This is part 2 of 3 in a tutorial series about making a turn-based online multiplayer game in Rust. In this series we will be building a small game called TicTacTussle. In this post we will use the reducer pattern that was introduced in the previous post, to write a server for our game. In the third and final post we will write a client for the game using the awesome Bevy game engine.

Welcome back! 👋 In this post we will use the reducer pattern to write our game server. Let's just get started right away!

A good starting point

To get straight into the interesting bits of the project I've prepared a template for us to use.
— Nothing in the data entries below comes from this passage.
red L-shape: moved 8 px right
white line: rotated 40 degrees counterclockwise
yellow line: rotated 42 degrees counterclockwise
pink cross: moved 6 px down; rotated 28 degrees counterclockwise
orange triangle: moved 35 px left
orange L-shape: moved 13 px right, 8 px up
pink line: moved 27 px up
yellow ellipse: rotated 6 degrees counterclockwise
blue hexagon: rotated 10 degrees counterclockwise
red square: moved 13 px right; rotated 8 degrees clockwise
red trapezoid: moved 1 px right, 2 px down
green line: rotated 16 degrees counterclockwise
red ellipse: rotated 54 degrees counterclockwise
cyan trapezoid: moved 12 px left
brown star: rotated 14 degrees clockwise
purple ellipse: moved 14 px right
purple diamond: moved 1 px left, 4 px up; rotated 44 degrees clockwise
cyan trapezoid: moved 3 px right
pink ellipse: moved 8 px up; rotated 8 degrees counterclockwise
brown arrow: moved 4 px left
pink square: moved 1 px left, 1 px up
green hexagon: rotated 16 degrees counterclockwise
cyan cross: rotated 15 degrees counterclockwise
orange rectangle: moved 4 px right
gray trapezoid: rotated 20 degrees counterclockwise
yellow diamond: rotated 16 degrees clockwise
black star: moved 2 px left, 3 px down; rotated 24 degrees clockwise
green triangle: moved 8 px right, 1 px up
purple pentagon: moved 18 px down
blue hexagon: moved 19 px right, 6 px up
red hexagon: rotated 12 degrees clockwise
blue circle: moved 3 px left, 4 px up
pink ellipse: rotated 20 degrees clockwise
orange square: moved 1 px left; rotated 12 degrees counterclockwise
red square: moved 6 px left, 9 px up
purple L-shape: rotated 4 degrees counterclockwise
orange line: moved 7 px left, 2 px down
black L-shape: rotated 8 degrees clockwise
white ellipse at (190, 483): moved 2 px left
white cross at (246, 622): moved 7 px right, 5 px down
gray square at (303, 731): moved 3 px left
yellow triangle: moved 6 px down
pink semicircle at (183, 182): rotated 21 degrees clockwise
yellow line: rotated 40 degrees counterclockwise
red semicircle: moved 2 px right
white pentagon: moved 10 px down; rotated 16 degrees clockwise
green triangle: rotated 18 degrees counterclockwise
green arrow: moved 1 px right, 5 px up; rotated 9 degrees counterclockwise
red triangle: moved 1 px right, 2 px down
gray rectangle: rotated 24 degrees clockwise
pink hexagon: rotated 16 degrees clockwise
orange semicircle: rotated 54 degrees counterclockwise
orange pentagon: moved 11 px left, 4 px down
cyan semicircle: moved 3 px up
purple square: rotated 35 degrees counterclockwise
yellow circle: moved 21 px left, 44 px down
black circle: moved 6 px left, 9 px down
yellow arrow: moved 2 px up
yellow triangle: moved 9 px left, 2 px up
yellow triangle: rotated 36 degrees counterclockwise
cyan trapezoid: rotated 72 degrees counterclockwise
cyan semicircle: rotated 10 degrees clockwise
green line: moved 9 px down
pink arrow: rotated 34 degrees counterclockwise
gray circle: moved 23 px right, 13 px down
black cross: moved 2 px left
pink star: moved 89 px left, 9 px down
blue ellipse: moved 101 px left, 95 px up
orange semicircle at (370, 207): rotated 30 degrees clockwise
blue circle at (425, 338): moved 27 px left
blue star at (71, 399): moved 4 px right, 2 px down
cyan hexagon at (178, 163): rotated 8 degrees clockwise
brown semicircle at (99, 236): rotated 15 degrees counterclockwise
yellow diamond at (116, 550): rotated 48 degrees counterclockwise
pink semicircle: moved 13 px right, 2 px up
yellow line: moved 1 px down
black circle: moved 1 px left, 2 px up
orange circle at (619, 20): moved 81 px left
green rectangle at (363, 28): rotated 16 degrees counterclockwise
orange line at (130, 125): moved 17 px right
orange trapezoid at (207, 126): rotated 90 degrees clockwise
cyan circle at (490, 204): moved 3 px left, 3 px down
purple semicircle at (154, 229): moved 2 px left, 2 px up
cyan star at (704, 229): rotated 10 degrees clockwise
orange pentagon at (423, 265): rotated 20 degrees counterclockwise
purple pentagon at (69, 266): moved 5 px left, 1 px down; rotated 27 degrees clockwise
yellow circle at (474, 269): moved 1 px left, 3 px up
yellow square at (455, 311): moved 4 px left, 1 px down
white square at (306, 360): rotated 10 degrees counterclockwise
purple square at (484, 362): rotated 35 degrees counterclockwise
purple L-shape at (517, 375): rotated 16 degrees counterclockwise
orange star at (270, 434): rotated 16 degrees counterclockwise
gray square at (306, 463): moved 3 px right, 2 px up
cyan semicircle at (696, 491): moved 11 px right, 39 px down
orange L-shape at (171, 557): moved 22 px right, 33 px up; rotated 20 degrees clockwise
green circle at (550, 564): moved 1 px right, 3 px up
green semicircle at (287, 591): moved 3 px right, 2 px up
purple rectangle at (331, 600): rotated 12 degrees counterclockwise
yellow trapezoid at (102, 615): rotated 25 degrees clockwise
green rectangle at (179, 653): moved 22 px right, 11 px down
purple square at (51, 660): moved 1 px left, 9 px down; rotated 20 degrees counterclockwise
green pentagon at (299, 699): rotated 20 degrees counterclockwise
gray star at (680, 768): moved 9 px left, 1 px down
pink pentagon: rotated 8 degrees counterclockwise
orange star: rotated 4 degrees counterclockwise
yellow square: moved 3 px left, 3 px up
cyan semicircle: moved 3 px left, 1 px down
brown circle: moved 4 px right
It sits in a branch of the tic-tac-tussle repository, so it's easy to clone like this:

git clone -b template https://github.com/herluf-ba/tic-tac-tussle.git
# Or however you like to do your clonin' (you can use the zip-download, I won't judge 👀)

The template is a cargo workspace with two binaries client and server and a library they both use called store. All three have a Cargo.toml file with the necessary dependencies already added to them as well as an empty src/[main/lib].rs. The client also has some assets for us to use, once we get around to writing that in the next post.

tic-tac-tussle/
├── client/
|   ├── Cargo.toml
|   ├── assets/*
|   ├── src/
|   |   ├── main.rs
├── server/
|   ├── Cargo.toml
|   ├── src/
|   |   ├── main.rs
├── store/
|   ├── Cargo.toml
|   ├── src/
|   |   ├── lib.rs

Using renet to write a game server

Writing a game server can be a daunting task. There are lots of rabbit holes to get sucked into! What networking protocol is best suited for our game? How do we keep track of players connecting and disconnecting? How do we broadcast messages to players? How do we establish secure connections to players? How do we protect our servers from malicious stuff like DDoS or replay attacks?

All these questions present interesting, albeit time-devouring, challenges for any programmer, and it's easy to spend weeks mucking around with reliable UDP channels and the like. So instead of writing the whole thing from scratch, we can save an ocean of time by using one of the many networking crates written by the generous rust community.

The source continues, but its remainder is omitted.